Victor Starffin
By, Joe Swide
Victor Starffin
The fascinating tale of one of the winningest pitchers in the history of Japanese professional baseball began on an unknown date in 1916 when a child was born in Russia’s Ural Mountains under the name Viktor Konstantinovich Starukhin. His father was a Russian aristocrat loyal to the rule of the czar, so when the Russian Revolution began in 1917 with the aim to overthrow czarist rule, the family fled into the wilds of Siberia, where they endured near-starvation and exhaustion while narrowly evading capture during a trek covering thousands of miles before making their way into China before ultimately immigrating into Japan where they settled in the island of Hokkaido.
As the Russian infant known as Viktor Starukhin grew into a strapping Japanese teenager known as Victor Starffin, he discovered an immense natural talent for baseball.

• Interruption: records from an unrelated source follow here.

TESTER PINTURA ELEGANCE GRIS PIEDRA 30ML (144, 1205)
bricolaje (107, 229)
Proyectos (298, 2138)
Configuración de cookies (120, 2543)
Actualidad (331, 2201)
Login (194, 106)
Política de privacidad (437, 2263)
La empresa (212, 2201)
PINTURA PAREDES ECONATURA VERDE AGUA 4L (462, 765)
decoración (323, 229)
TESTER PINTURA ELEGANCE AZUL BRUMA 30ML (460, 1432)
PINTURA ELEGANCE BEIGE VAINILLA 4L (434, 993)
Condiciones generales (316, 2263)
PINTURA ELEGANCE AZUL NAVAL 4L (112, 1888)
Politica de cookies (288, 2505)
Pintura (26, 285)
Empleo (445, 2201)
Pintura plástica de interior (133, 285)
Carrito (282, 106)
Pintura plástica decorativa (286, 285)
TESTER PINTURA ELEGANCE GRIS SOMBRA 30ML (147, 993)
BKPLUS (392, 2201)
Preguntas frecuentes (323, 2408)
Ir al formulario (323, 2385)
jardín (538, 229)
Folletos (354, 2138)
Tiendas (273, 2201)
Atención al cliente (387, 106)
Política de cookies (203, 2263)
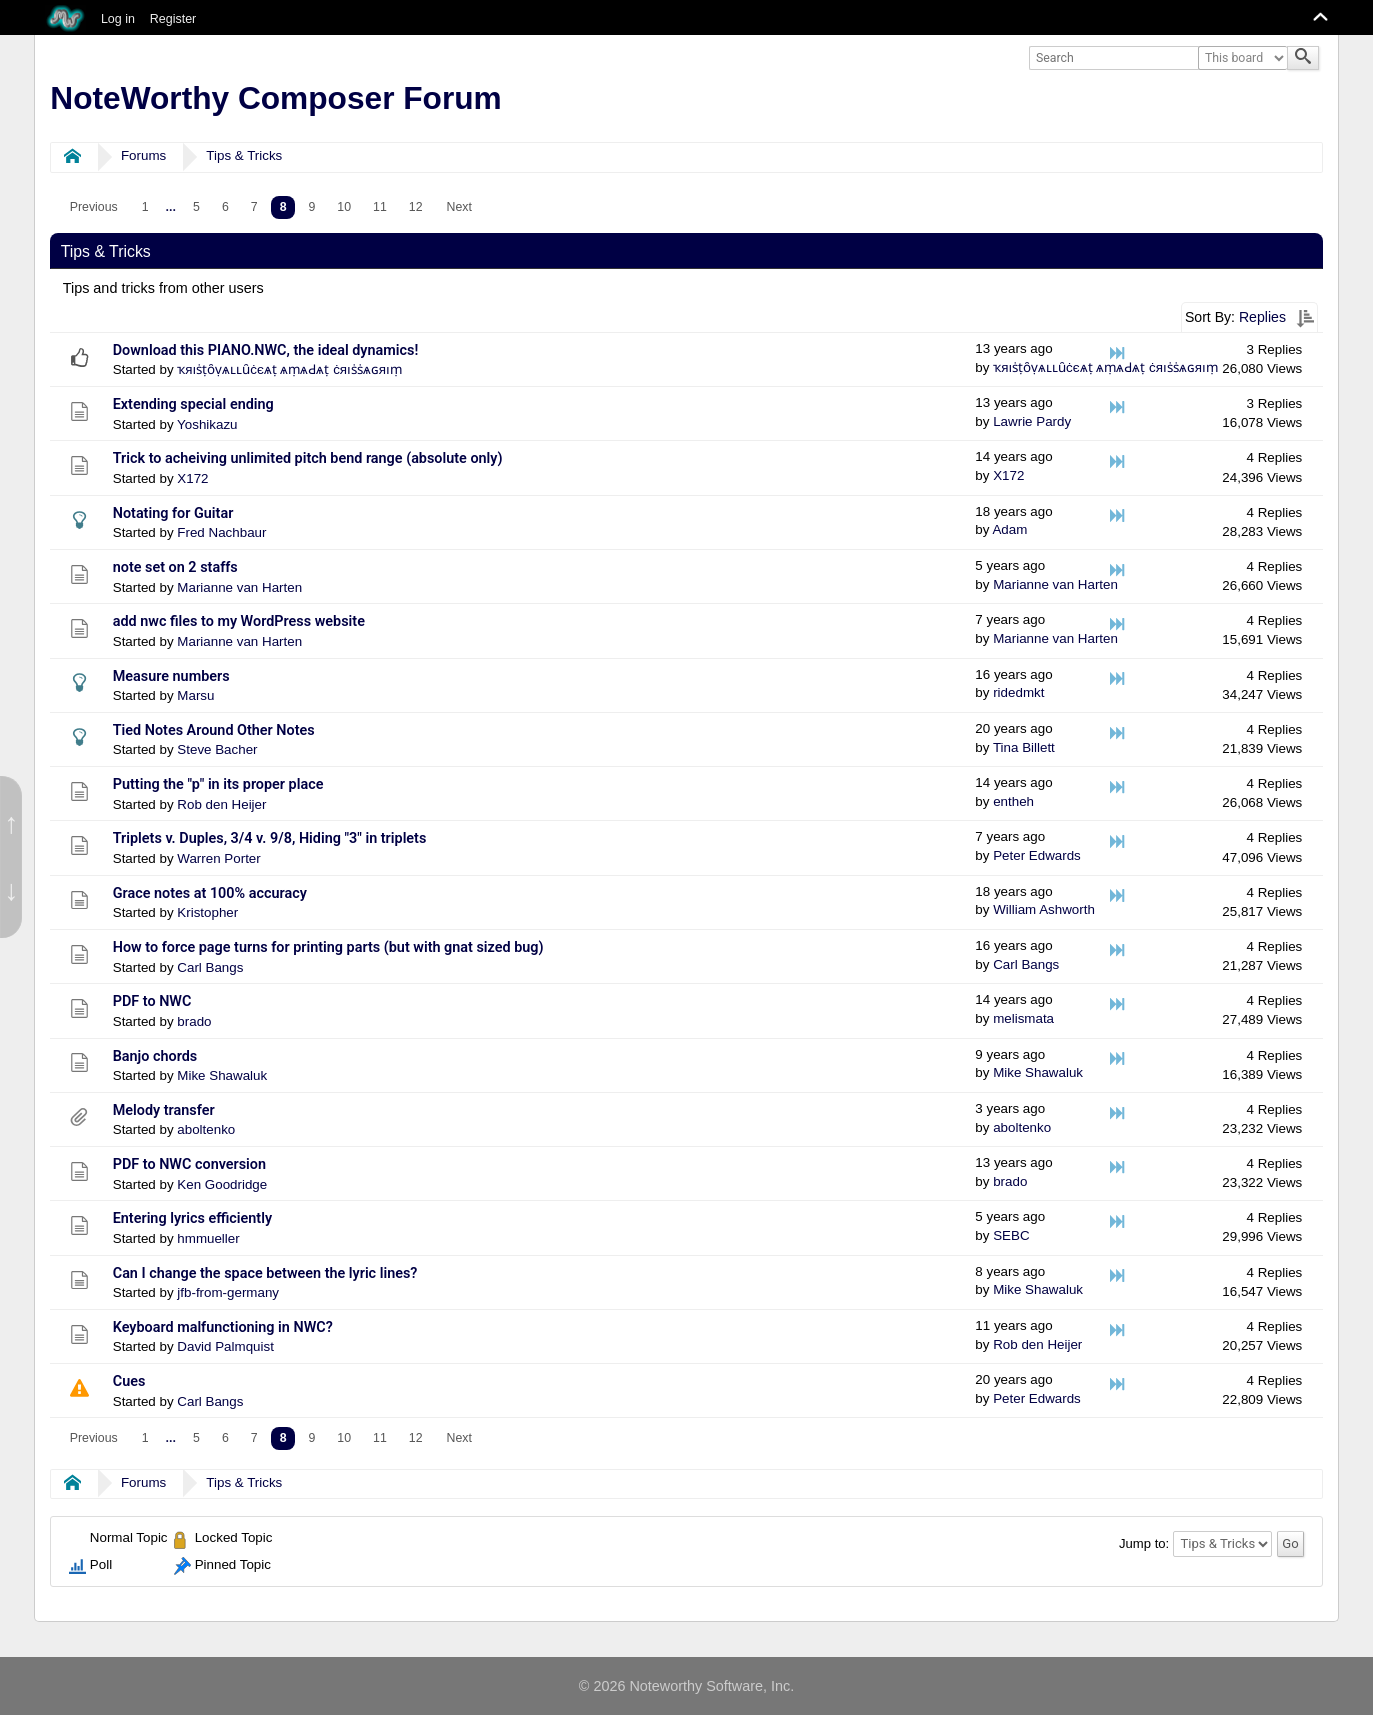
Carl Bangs (210, 967)
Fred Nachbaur (221, 532)
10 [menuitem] (344, 207)
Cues (129, 1381)
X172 (192, 478)
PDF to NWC (152, 1001)
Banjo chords (155, 1056)
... (170, 207)
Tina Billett (1024, 747)
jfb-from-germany (228, 1292)
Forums (143, 155)
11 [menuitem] (380, 207)
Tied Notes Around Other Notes (214, 730)
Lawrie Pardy (1032, 421)
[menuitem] (94, 207)
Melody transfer (164, 1110)
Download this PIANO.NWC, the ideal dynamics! (266, 350)
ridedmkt (1018, 692)
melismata (1023, 1018)
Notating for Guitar (173, 513)
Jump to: (1144, 1543)
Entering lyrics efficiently (192, 1218)
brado (194, 1021)
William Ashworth (1044, 909)
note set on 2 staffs (175, 567)
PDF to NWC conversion (189, 1164)
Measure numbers (171, 676)
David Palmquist (225, 1346)
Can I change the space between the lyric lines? (265, 1273)
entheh (1013, 801)
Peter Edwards (1037, 855)
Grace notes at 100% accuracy (210, 893)
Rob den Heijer (221, 804)
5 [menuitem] (196, 207)
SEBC (1011, 1235)
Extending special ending (193, 404)
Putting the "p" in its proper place (218, 784)
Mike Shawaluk (222, 1075)
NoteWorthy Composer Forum (275, 98)
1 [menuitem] (145, 207)
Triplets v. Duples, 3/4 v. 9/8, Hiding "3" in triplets (270, 838)
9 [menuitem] (311, 207)
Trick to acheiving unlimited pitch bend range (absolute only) (308, 458)
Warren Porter (218, 858)
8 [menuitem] (283, 207)
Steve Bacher (217, 749)
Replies (1262, 317)
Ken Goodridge (222, 1184)
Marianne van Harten (239, 587)
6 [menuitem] (225, 207)
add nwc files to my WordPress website (239, 621)
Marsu (195, 695)
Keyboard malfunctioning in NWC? (223, 1327)
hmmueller (208, 1238)
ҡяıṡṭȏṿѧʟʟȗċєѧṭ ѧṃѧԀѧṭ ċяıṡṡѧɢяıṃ (289, 369)
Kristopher (207, 912)
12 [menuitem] (416, 207)
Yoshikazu (207, 424)
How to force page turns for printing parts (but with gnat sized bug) (328, 947)
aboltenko (206, 1129)
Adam (1009, 529)
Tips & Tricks (244, 155)
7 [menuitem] (254, 207)
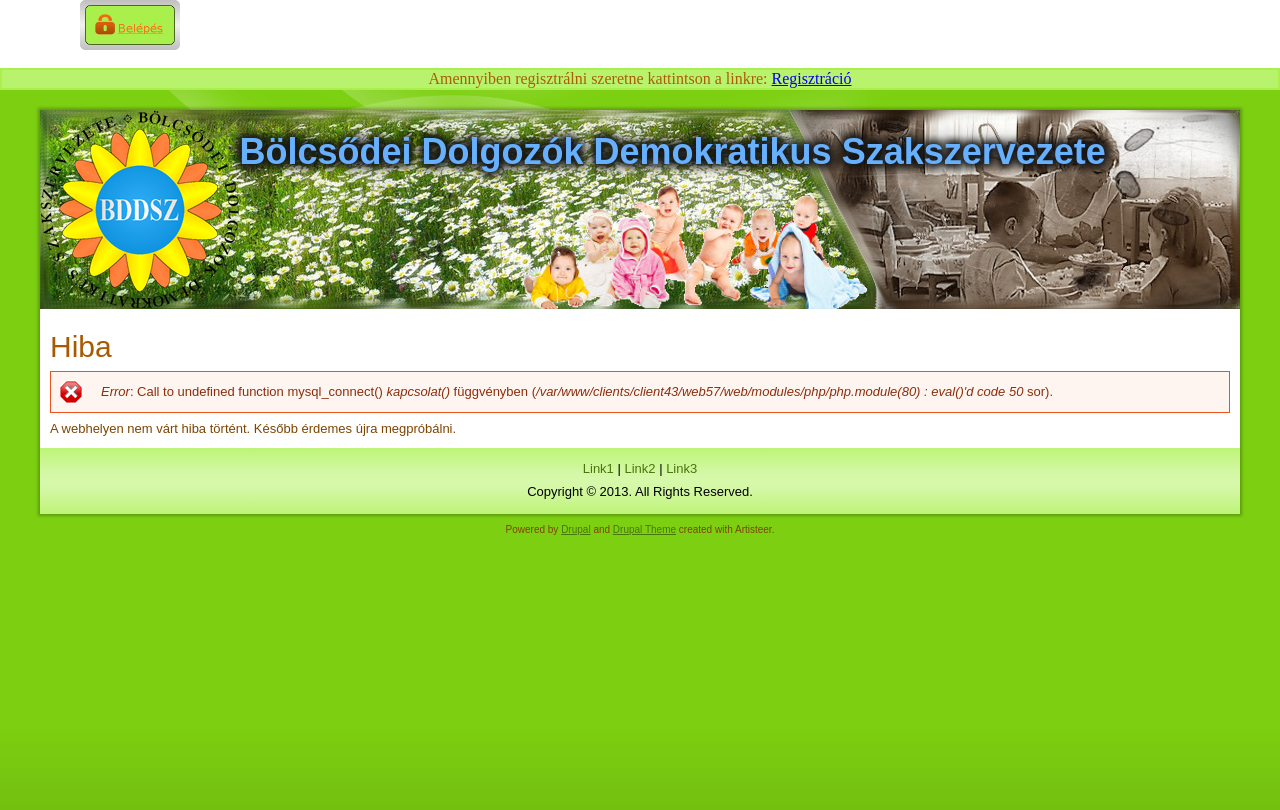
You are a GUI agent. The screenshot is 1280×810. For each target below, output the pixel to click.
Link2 (639, 468)
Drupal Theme (644, 529)
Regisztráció (812, 78)
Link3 (681, 468)
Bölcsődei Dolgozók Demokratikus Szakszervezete (673, 151)
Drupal (575, 529)
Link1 (598, 468)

While starring for his school team in the town of Asahikawa and leading them deep into Japan’s famous national high school tournament, which gained him significant local fame and national recognition, Starffin also began playing for top local amateur clubs. A coveted prospect by scouts of professional clubs, Starffin had his sights set on attending university to continue his education and amateur baseball career.
However in 1933, when Starffin was 17 years old, his father murdered his young Russian mistress in a brutal crime that not only landed his father in prison but also put the rest of the family at risk of deportation. The owner of the Tokyo Giants at the time, Matsutaro Shoriki, was also a national media mogul as owner of a major national newspaper and allegedly used his power and leverage to bring Starffin to the Giants. According to certain accounts, in exchange for Starffin signing with the club, Shoriki agreed to not publicize details of Starffin’s father’s case, helping to keep the family from being deported, and also helped to reduce Starffin’s father’s prison sentence. Whatever the exact details, Starffin began his career with the Giants in 1936 as a 20-year-old pitcher.
After several seasons of solid but not exceptional production for the Giants, in 1939 Starffin produced what is possibly the greatest single season performance by a pitcher in the history of professional baseball anywhere in the world. Over the course of the ‘39 campaign, Starffin started 68 games and threw 458 innings, recording 38 complete games and 10 shutouts while racking up 282 strikeouts, conceding only 4 home runs, and posting a 1.73 ERA en route to finishing the year with a record of 42-15. The Giants as a team finished the season in first place with 66 wins, meaning Starffin alone accounted for two thirds of the team’s entire win total.
But as the tides of wartime nationalism and xenophobia began to rise in Japan in the early 1940s, the man who became known as “The Blue Eyed Japanese” found his status in the country again under threat, even as the superstar pitcher of the most famous ballclub in the country. First, the government forced him to take on a Japanese name, and Starffin began pitching under the name “Hiroshi Suda.” Then in 1944, after starting the season with a 6-0 record, Starffin was abruptly released by the team under murky reasons of “national security” and was sent along with his wife and child to live in what was essentially an internment camp for residents of Japan who were not ethnically Japanese.
After the war, Starffin returned to professional baseball, bouncing around several clubs for the last portion of career. Also suffering from increasing mental instability and alcoholism, Starffin never regained his pre-war form. In his final season, at age 39, he became the second player in Japanese baseball history to notch 300 career wins, but finished the year with a record of just 7-21. The following winter, at age 40, Starffin was killed when his car was hit by a tram in Tokyo.
When the Japanese Baseball Hall of Fame opened in 1959, Starffin was inducted in its second ever class, in 1960. When his hometown of Asahikawa opened a new 25,000 seat ballpark in 1983, it was christened Asahikawa Starffin Stadium, the only such ballpark in all of Japan to be named in honor of an individual player.